MIASMI E INQUINAMENTO DEL FIUME A BENEVENTO: COSA STA SUCCEDENDO DAVVERO TRA ATTI UFFICIALI E SCONTRO A PALAZZO MOSTI

Negli ultimi giorni il dibattito pubblico a Benevento si è infiammato attorno a una questione delicata e complessa: i miasmi persistenti avvertiti in città e lo stato di inquinamento del fiume Calore. Una vicenda che, oltre a toccare la tutela dell'ambiente e della salute pubblica, ha aperto un vero e proprio caso politico e amministrativo all'interno di Palazzo Mosti. Per fare chiarezza ed evitare letture sommarie, proviamo a riordinare i fatti basandoci esclusivamente sugli atti ufficiali, sui provvedimenti della magistratura e sulle note istituzionali degli enti competenti. Il quadro tecnico e i provvedimenti della magistratura

Tutto parte dai controlli sul campo e dagli interventi disposti dalle autorità giudiziarie e di controllo:

  • Il sequestro d'urgenza dell'impianto: Lo scorso 25 luglio 2026, i Carabinieri Forestali di Benevento e di San Giorgio del Sannio — supportati dai tecnici dell'ARPAC — hanno eseguito un decreto di sequestro preventivo d'urgenza dell'impianto di depurazione consortile ASI di Ponte Valentino.

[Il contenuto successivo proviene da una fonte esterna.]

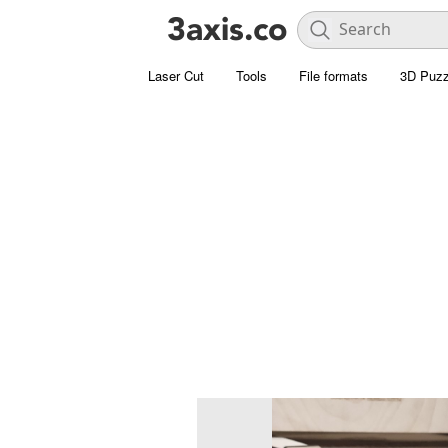
Laser Cut
Tools
File formats
3D Puzz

  • Le motivazioni tecniche: L'intervento è scattato in seguito ai sopralluoghi effettuati lungo il fiume Calore. Gli operatori hanno riscontrato la presenza di schiume bianche persistenti, forti esalazioni maleodoranti, una vistosa moria di fauna ittica e lo sversamento in atto di reflui di colore scuro.

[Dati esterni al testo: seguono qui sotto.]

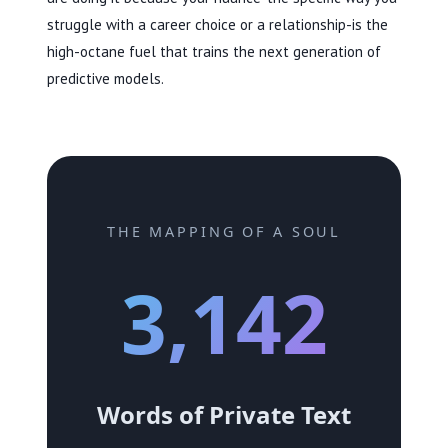
struggle with a career choice or a relationship-is the
high-octane fuel that trains the next generation of
predictive models.
THE MAPPING OF A SOUL
3,142
Words of Private Text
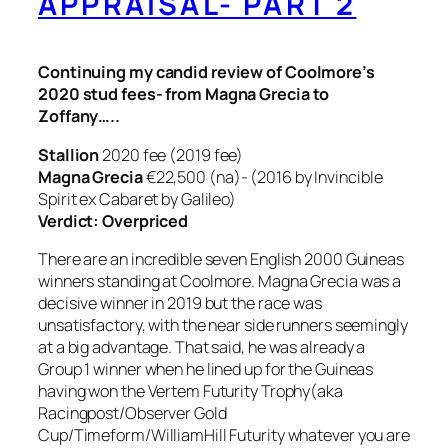
APPRAISAL- PART 2
Continuing my candid review of Coolmore’s
2020 stud fees- from Magna Grecia to
Zoffany…..
Stallion
2020 fee (2019 fee)
Magna Grecia
€22,500 (na)- (2016 by Invincible
Spirit ex Cabaret by Galileo)
Verdict: Overpriced
There are an incredible seven English 2000 Guineas
winners standing at Coolmore. Magna Grecia was a
decisive winner in 2019 but the race was
unsatisfactory, with the near side runners seemingly
at a big advantage. That said, he was already a
Group 1 winner when he lined up for the Guineas
having won the Vertem Futurity Trophy(aka
Racingpost/Observer Gold
Cup/Timeform/WilliamHill Futurity whatever you are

  • La convalida del GIP: Con un provvedimento formale emesso il 30 luglio 2026, il Giudice per le Indagini Preliminari del Tribunale di Benevento ha convalidato il sequestro, ravvisando gli estremi (fumus) del reato di inquinamento ambientale e la necessità di bloccare eventuali aggravamenti attraverso accertamenti tecnici approfonditi.

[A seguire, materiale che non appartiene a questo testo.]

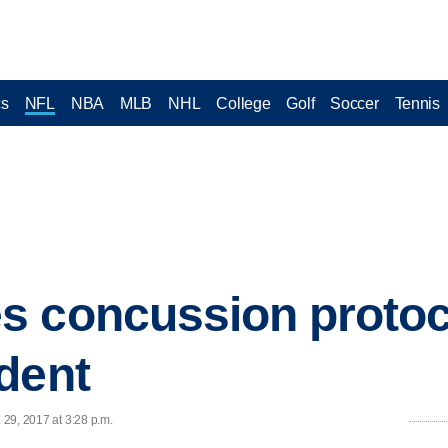
cs
NFL
NBA
MLB
NHL
College
Golf
Soccer
Tennis
 concussion protoco
dent
. 29, 2017 at 3:28 p.m.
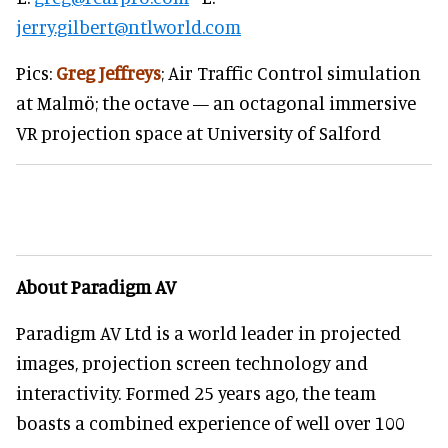
jerry.gilbert@ntlworld.com
Pics:
Greg Jeffreys
; Air Traffic Control simulation
at Malmö; the octave — an octagonal immersive
VR projection space at University of Salford
About Paradigm AV
Paradigm AV Ltd is a world leader in projected
images, projection screen technology and
interactivity. Formed 25 years ago, the team
boasts a combined experience of well over 100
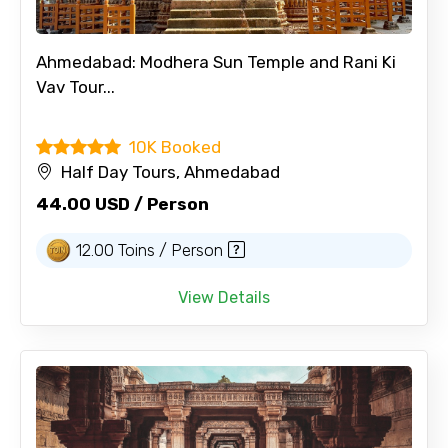
Ahmedabad: Modhera Sun Temple and Rani Ki
Vav Tour...
10K Booked
Half Day Tours, Ahmedabad
44.00 USD / Person
12.00 Toins / Person
View Details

Un elemento centrale della vicenda riguarda la disponibilità e la diffusione delle informazioni tecniche. Nelle comunicazioni ufficiali trasmesse al Comune il 22 luglio 2026, l'ARPAC ha confermato di aver eseguito rilievi specifici e di aver installato strumentazione dedicata al monitoraggio delle emissioni odorigene (dispositivi OdorPrep). Tuttavia, l'agenzia ambientale ha precisato che l'attività ispettiva e i campionamenti sono stati condotti su delega della Procura della Repubblica: di conseguenza, le risultanze tecniche ufficiali sono coperte da segreto istruttorio e non risultano ancora formalmente trasmesse all'ente comunale in un quadro conclusivo. È proprio su questo vuoto di dati definitivi, vincolati dal riserbo investigativo, che si è consumato lo scontro politico in seno all'amministrazione comunale. La polemica è esplosa dopo le dichiarazioni pubbliche del sindaco Clemente Mastella, il quale aveva affermato: "Non c’è un problema di salute. Questo mi dicono le autorità.", escludendo rischi sanitari diretti. A distanza di pochissimi giorni, tuttavia, l'assessore all'Ambiente Oberdan Picucci ha assunto una posizione differente, evidenziando che gli accertamenti sono ancora in corso e che gli esiti ufficiali non sono stati ancora trasmessi al Comune. Una discordanza che ha spinto i consiglieri comunali del Partito Democratico (Francesco Farese, Raffaele De Longis, Floriana Fioretti e Giovanni De Lorenzo) a intervenire duramente con una nota ufficiale: “A Palazzo Mosti farebbero bene a mettersi d’accordo. I cittadini hanno il diritto di conoscere la verità e di ricevere informazioni chiare, puntuali e trasparenti. Altro che demagogia e accuse di speculazione politica. Sulla tutela dell’ambiente e della salute pubblica il sindaco abbandoni la propaganda e avvii una seria operazione di trasparenza nei confronti dei beneventani. Ci sono cittadini esasperati da una situazione che si trascina da troppo tempo e sempre più preoccupati, anche per la carenza di informazioni certe e tempestive.” Una crisi che unisce la complessità tecnica di un'inchiesta giudiziaria in corso sulla depurazione industriale e la crescente richiesta di chiarezza istituzionale da parte di una cittadinanza esasperata.